__TASK ITEM__:
Whenever a line in the data contains "three", show that line.

#####

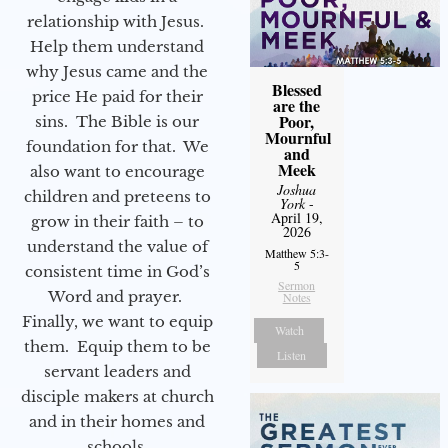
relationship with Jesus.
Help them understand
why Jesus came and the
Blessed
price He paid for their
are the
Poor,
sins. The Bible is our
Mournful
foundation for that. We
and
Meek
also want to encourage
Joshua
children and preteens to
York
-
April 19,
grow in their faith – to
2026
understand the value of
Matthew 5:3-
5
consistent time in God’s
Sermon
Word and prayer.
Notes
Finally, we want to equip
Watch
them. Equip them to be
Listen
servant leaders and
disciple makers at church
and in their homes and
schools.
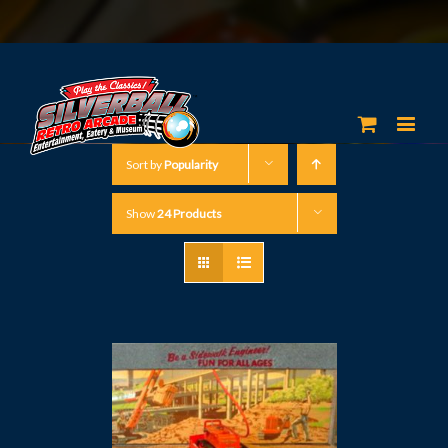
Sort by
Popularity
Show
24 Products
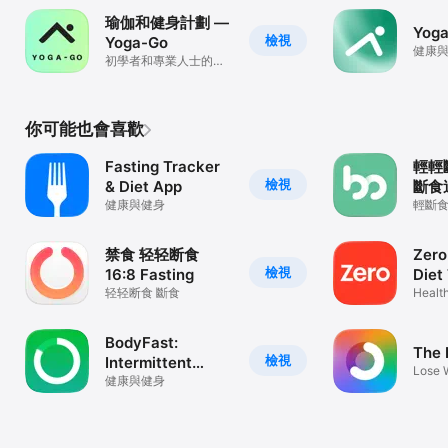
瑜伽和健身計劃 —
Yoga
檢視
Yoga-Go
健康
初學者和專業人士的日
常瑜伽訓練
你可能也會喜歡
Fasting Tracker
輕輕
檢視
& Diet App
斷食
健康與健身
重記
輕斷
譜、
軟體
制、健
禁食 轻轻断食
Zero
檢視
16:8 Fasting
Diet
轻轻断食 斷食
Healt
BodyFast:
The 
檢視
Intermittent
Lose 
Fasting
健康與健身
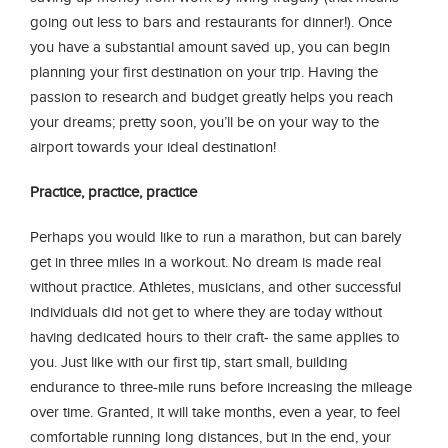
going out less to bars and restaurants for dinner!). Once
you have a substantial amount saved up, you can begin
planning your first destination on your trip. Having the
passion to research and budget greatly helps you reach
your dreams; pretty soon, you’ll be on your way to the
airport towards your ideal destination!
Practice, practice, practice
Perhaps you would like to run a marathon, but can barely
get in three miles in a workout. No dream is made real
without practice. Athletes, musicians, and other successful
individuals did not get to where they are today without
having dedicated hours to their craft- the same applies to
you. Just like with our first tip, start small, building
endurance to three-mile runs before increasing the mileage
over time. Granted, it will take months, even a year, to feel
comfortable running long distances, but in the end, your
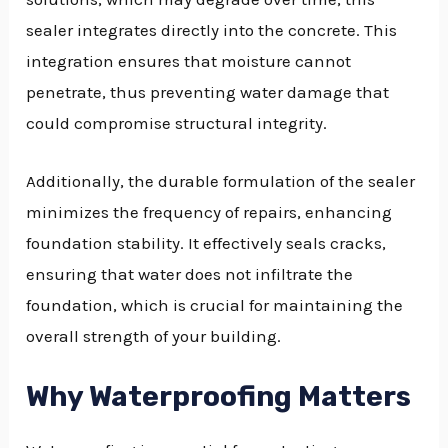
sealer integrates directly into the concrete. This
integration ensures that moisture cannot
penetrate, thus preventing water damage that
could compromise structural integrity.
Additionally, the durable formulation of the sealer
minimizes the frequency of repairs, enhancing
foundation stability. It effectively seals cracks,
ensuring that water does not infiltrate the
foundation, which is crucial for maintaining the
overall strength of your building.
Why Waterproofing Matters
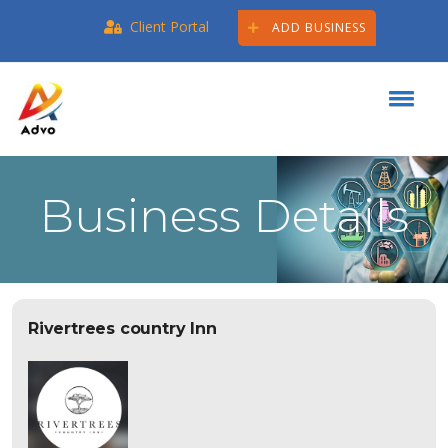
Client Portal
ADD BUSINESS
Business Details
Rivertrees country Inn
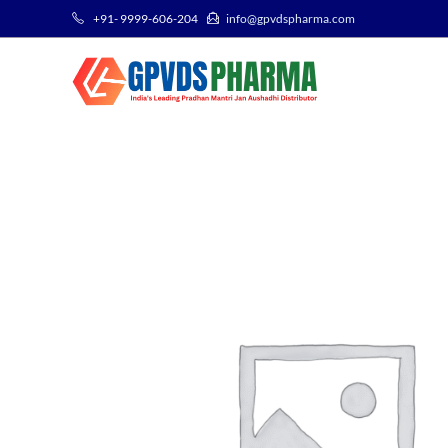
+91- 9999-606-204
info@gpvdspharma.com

#####

__ANSWER TO THE PROBLEM__:
get in three miles in a workout. No dream is made real
endurance to three-mile runs before increasing the mileage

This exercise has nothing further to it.